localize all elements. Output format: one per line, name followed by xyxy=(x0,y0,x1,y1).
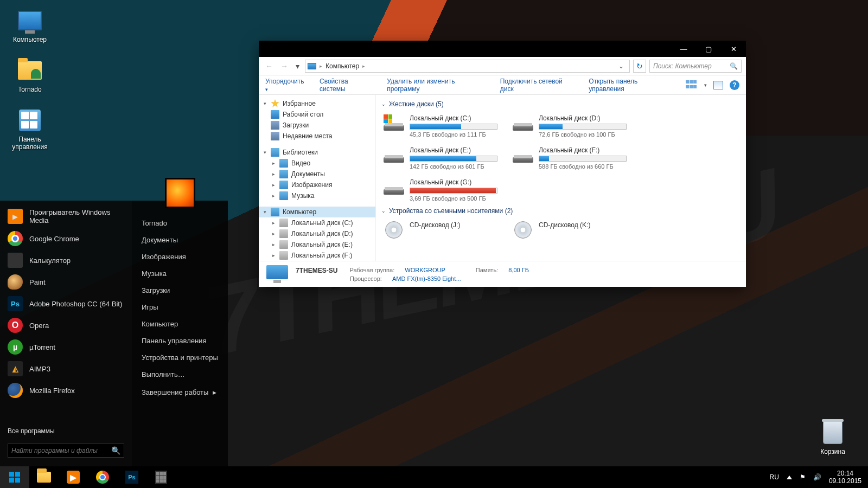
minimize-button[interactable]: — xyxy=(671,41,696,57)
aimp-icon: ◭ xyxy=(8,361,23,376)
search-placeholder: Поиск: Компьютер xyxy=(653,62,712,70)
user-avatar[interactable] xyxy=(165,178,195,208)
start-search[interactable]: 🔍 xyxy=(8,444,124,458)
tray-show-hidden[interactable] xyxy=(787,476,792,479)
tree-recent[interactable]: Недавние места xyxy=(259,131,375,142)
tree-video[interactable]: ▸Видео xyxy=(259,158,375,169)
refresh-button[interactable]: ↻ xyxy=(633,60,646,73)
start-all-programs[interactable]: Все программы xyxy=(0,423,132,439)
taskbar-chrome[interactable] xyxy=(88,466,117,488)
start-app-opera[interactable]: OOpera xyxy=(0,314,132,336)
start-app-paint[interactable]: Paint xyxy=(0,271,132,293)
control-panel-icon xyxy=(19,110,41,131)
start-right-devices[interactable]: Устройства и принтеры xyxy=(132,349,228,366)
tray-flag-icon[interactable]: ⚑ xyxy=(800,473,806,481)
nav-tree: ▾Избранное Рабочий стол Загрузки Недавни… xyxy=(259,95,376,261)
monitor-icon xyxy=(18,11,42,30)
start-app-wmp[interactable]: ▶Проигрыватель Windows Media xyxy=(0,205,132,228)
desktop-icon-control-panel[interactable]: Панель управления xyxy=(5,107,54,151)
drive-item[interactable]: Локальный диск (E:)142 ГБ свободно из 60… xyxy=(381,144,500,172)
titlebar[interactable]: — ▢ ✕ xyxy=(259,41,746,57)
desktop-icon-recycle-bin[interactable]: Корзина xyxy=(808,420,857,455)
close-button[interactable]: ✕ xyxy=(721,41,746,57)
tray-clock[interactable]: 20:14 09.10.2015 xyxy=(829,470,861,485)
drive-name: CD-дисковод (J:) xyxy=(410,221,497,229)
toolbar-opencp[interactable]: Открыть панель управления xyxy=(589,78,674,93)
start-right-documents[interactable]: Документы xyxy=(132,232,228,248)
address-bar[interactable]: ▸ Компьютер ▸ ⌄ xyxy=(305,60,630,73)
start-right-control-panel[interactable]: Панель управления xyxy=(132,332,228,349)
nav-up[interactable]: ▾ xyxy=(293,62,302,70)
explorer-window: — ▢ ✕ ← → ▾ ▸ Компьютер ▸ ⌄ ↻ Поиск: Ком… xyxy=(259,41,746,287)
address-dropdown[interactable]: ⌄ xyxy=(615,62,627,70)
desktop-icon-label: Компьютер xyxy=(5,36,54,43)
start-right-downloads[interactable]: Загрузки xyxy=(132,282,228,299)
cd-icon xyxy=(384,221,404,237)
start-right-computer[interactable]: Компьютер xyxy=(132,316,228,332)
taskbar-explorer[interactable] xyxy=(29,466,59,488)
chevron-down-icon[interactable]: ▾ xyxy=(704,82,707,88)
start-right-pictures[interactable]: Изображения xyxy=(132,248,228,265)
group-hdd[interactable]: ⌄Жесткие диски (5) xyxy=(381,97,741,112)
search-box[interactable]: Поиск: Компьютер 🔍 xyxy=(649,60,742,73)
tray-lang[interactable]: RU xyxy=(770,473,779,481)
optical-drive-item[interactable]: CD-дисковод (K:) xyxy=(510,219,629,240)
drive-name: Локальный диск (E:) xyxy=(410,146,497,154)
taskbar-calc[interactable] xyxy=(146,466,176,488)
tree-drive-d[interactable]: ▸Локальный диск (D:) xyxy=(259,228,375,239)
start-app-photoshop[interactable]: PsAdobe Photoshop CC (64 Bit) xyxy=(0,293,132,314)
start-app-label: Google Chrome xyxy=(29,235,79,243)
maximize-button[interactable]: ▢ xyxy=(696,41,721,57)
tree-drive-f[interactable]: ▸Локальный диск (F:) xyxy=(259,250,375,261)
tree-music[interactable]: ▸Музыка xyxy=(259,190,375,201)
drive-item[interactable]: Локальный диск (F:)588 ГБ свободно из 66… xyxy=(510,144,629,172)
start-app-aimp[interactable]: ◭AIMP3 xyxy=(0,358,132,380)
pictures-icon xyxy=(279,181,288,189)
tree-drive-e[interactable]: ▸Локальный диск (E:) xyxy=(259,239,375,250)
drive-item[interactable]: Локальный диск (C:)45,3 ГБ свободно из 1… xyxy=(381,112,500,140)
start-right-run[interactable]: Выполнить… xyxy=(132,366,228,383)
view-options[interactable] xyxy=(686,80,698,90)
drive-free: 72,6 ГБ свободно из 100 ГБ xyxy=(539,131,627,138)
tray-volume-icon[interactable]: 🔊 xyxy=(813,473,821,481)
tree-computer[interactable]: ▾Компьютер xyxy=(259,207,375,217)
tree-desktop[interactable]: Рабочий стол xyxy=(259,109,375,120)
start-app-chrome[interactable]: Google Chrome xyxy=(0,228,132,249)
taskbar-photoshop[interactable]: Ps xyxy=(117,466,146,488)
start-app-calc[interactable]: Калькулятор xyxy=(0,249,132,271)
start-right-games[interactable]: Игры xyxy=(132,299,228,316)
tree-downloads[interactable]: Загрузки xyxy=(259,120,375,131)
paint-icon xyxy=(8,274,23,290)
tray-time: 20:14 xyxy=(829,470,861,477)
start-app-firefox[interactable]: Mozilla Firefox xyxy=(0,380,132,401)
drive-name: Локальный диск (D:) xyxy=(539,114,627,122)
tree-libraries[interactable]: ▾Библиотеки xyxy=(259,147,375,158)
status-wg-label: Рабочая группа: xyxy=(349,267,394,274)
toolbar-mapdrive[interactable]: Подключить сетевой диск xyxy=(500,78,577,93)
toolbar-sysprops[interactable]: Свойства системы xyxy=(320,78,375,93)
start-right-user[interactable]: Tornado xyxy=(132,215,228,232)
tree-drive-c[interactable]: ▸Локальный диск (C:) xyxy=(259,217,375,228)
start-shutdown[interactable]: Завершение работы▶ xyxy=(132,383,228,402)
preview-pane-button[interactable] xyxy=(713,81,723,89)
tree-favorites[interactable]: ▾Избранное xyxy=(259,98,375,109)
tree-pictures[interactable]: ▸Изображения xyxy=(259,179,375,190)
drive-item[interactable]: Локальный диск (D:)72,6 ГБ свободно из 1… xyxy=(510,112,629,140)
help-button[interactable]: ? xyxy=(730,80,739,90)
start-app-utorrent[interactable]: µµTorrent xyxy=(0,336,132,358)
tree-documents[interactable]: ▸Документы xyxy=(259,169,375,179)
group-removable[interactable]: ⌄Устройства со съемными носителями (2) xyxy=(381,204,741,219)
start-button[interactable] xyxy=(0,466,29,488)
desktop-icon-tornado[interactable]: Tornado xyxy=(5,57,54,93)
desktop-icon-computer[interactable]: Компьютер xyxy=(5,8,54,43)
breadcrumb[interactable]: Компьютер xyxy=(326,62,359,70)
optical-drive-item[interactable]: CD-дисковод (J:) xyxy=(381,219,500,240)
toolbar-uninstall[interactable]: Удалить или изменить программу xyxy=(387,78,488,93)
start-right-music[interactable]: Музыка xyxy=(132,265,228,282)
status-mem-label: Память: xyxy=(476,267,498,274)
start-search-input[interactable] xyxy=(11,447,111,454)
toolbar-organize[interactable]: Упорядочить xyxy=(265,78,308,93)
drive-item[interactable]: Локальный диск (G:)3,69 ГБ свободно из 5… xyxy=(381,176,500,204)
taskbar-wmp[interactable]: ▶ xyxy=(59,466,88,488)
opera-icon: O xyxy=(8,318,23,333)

§

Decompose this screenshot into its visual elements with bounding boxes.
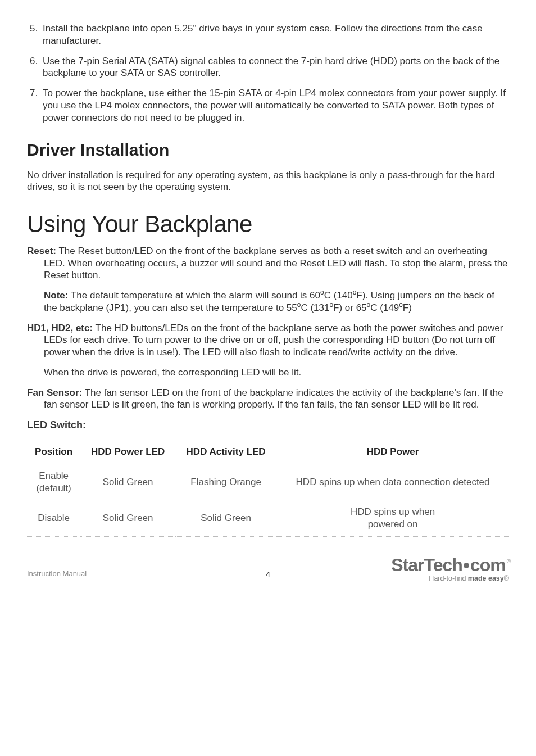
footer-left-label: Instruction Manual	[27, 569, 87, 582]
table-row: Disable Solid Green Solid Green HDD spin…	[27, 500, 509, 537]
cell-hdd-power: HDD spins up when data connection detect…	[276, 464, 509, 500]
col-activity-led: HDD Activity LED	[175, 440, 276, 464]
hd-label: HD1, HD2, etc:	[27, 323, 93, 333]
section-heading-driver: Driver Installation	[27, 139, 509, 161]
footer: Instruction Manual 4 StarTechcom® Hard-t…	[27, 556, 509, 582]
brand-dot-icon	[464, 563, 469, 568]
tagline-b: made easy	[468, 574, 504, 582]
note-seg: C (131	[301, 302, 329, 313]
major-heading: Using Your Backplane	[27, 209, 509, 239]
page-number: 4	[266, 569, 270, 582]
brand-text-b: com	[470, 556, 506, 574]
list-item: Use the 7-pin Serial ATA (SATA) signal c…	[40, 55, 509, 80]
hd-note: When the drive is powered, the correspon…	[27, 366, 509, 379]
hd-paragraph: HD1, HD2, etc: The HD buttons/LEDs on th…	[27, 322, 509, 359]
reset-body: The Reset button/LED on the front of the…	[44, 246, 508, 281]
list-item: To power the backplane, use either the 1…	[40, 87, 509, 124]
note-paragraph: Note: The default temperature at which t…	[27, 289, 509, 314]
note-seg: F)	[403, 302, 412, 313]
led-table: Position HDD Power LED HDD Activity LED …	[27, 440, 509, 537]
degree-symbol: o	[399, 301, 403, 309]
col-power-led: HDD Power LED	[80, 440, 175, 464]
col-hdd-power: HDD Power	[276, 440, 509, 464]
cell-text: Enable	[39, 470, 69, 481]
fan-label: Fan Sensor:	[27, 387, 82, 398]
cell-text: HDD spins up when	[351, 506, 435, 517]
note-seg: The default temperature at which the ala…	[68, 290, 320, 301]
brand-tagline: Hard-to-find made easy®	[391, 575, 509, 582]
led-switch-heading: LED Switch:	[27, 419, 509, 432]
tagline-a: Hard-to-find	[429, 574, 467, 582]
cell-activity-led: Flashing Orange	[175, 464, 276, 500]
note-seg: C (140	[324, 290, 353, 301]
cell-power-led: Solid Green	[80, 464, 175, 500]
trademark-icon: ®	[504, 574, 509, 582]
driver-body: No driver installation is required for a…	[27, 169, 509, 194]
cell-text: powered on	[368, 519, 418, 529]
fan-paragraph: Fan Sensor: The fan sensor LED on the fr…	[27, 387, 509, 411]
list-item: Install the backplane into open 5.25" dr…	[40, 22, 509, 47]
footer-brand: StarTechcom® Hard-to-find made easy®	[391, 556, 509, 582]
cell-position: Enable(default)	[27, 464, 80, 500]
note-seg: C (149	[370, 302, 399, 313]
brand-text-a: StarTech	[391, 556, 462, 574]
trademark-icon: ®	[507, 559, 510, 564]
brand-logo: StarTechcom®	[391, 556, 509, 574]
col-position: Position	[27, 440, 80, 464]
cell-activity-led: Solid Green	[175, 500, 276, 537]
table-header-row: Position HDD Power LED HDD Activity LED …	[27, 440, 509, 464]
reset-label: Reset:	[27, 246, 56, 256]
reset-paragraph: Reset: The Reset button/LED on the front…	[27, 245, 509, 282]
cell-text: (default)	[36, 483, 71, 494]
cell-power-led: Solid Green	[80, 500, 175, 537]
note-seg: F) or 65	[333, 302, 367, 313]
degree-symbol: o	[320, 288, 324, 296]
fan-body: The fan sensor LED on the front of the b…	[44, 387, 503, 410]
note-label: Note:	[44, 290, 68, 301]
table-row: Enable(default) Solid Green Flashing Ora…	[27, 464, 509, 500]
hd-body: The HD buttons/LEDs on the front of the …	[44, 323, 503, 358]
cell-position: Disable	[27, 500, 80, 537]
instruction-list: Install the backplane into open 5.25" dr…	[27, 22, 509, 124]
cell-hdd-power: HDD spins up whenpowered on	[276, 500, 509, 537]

§

■ TASK PROMPT ■
Provide the number of lines in the records above that contain the word "name", with no additional words.

■ PROBLEM SOLUTION ■
4